7. The method of claim 6, wherein in step S4, a U-net neural network is trained, the U-net neural network includes a set of encoder and decoder pairs corresponding to each other, the original image data is input into the encoder, a prediction value is obtained from an output of the corresponding decoder, and the loss function is calculated according to the prediction value and a true value corresponding to the original image.

8. The method according to claim 6, wherein in step S4, a GAN neural network is trained, the GAN neural network comprises cascaded generators and classifiers, before training, network weights of the generators and classifiers are initialized, false image data is generated by using random seeds after network parameters of the generators are initialized through migration learning and/or randomization, the classifiers are trained in a true value and updated, then random noise is used as an input of the generators, the network weights of the generators are updated through back propagation errors according to a true value and a predicted value output by the classifiers, and the performances of the generators and the classifiers alternately rise in repeated iterative training and training is continued until errors between the true value and the predicted value tend to be stable.

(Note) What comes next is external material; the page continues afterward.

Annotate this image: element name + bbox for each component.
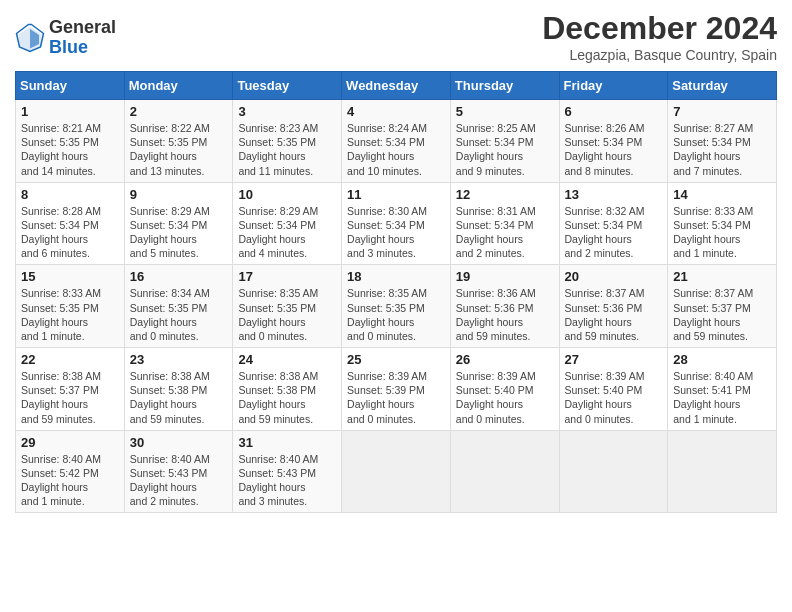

9. The method according to claim 1, wherein after S5, model evaluation is performed to compare the difference between the predicted value and the true value for the neural network corresponding to each frequency domain channel by cross validation, and the neural network structure and parameters of the frequency domain channel are adjusted according to the difference; the evaluation and measurement modes comprise: similarity coefficients, degree of overlap, confusion matrix and its parameter accuracy, sensitivity, accuracy, receiver operating characteristics curve and area under the curve.

10. The method for ultrahigh-dimensional data reconstruction deep learning based on wavelet analysis as recited in claim 1, wherein in said S1, the image data preprocessing includes: image data labeling, image data enhancement, image data cleaning and image data normalization;

the image data label is used for labeling the collected image data;

the image data enhancement: expanding the image database, wherein the expansion mode comprises translation, rotation and scaling of image data;

and image data cleaning: filling missing values in the image data, and checking an abnormal object;

the image data normalization: a unified picture coding scheme is used.